## WHAT THE TASK REQUIRES
An exact copy of every line from the one holding "来源：常宁市融媒体中心" to the end of the entries below is required; leave the pictures out.

## SUPPLIED ENTRIES
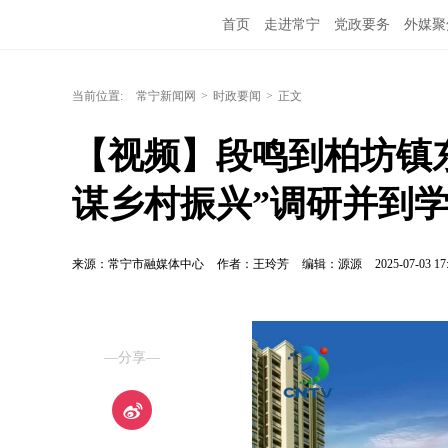
首页
走进常宁
党政要务
外媒聚
当前位置:
常宁新闻网
>
时政要闻
>
正文
【视频】段鸣到柏坊镇东
谋乡村振兴”调研并到
来源：常宁市融媒体中心
作者：王玲芳
编辑：源源
2025-07-03 17
—分享—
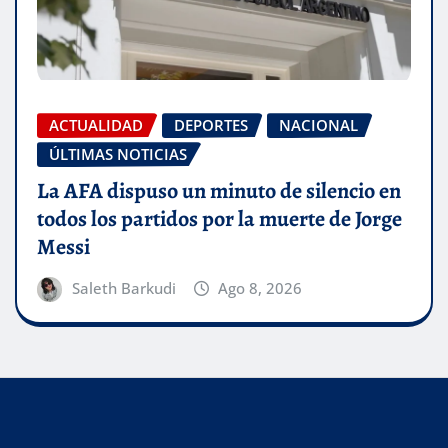
ACTUALIDAD
DEPORTES
NACIONAL
ÚLTIMAS NOTICIAS
La AFA dispuso un minuto de silencio en
todos los partidos por la muerte de Jorge
Messi
Saleth Barkudi
Ago 8, 2026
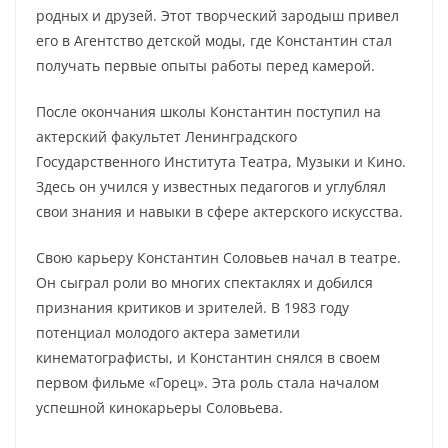
родных и друзей. Этот творческий зародыш привел
его в Агентство детской моды, где Константин стал
получать первые опыты работы перед камерой.
После окончания школы Константин поступил на
актерский факультет Ленинградского
Государственного Института Театра, Музыки и Кино.
Здесь он учился у известных педагогов и углублял
свои знания и навыки в сфере актерского искусства.
Свою карьеру Константин Соловьев начал в театре.
Он сыграл роли во многих спектаклях и добился
признания критиков и зрителей. В 1983 году
потенциал молодого актера заметили
кинематографисты, и Константин снялся в своем
первом фильме «Горец». Эта роль стала началом
успешной кинокарьеры Соловьева.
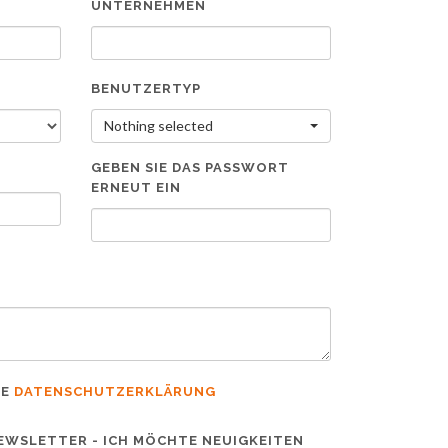
UNTERNEHMEN
BENUTZERTYP
Nothing selected
GEBEN SIE DAS PASSWORT
ERNEUT EIN
IE
DATENSCHUTZERKLÄRUNG
EWSLETTER - ICH MÖCHTE NEUIGKEITEN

## ANSWER FOR THIS EXERCISE
来源：常宁市融媒体中心
作者：王玲芳
编辑：源源
2025-07-03 17
—分享—
ACTUALIDAD
DEPORTES
NACIONAL
ÚLTIMAS NOTICIAS
La AFA dispuso un minuto de silencio en
todos los partidos por la muerte de Jorge
Messi
Saleth Barkudi
Ago 8, 2026
родных и друзей. Этот творческий зародыш привел
его в Агентство детской моды, где Константин стал
получать первые опыты работы перед камерой.
После окончания школы Константин поступил на
актерский факультет Ленинградского
Государственного Института Театра, Музыки и Кино.
Здесь он учился у известных педагогов и углублял
свои знания и навыки в сфере актерского искусства.
Свою карьеру Константин Соловьев начал в театре.
Он сыграл роли во многих спектаклях и добился
признания критиков и зрителей. В 1983 году
потенциал молодого актера заметили
кинематографисты, и Константин снялся в своем
первом фильме «Горец». Эта роль стала началом
успешной кинокарьеры Соловьева.
UNTERNEHMEN
BENUTZERTYP
Nothing selected
GEBEN SIE DAS PASSWORT
ERNEUT EIN
IE
DATENSCHUTZERKLÄRUNG
EWSLETTER - ICH MÖCHTE NEUIGKEITEN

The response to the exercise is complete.